Sometimes the world implodes,
feels like a comet struck it,
or at least it feels like it when you’re fifteen
and sometimes you wish everything 
had already been fossilized in volcanic ash.
 
Sometimes midwest winter can feel so long and lonely
because we spend so long uncertain if it has actually ended.
 
The magnolia tree always seems to be jumping the gun,
the way I might want to,
its buds pushing into chilly March morning.

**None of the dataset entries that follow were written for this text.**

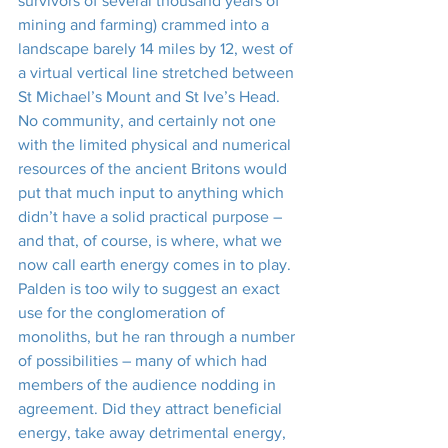
survivors of several thousand years of 
mining and farming) crammed into a 
landscape barely 14 miles by 12, west of 
a virtual vertical line stretched between 
St Michael’s Mount and St Ive’s Head. 
No community, and certainly not one 
with the limited physical and numerical 
resources of the ancient Britons would 
put that much input to anything which 
didn’t have a solid practical purpose – 
and that, of course, is where, what we 
now call earth energy comes in to play.
Palden is too wily to suggest an exact 
use for the conglomeration of 
monoliths, but he ran through a number 
of possibilities – many of which had 
members of the audience nodding in 
agreement. Did they attract beneficial 
energy, take away detrimental energy, 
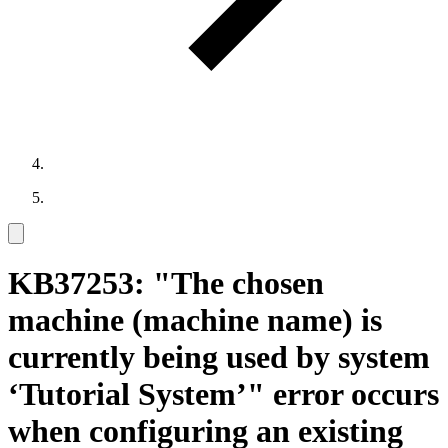
KB37253: "The chosen
machine (machine name) is
currently being used by system
‘Tutorial System’" error occurs
when configuring an existing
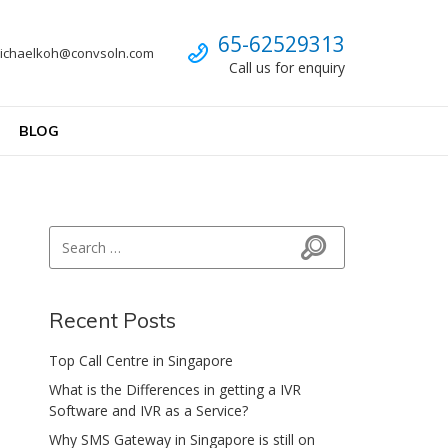
Call us
65-62529313
ichaelkoh@convsoln.com
Call us for enquiry
BLOG
Search for:
Search
Recent Posts
Top Call Centre in Singapore
What is the Differences in getting a IVR
Software and IVR as a Service?
Why SMS Gateway in Singapore is still on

I’ve never known a winter it didn’t seem to start too early
leaving some of the buds brown and frozen on the ground,
 
but the tree begins to bloom anyway,
looks imperfect, but is right on time,
even if midwest winter is not ready for it
even if the seasons themselves have a hard time letting go.
 
I wonder if trees can feel their history every spring
the way we do when love tries to touch the heart again
after a harsh, perhaps unexpected, hibernation.
 
Babe, when you reach for me and I hesitate or shrink 
please remember
I’m still learning how not to fear the cold snap,
learning how to let buds bloom and fall if they need to,
 
still learning how to live in season.


Abby Bland writes and lives in Kansas City, Missouri where she is the current program director for the Kansas City Poetry Slam. She has a degree in English from William Jewell College and is currently working on her masters. She is a multi-time finalist on the Kansas City Slam stage and competed on the 2018 Nationals team and the 2019 Rustbelt Regional Team.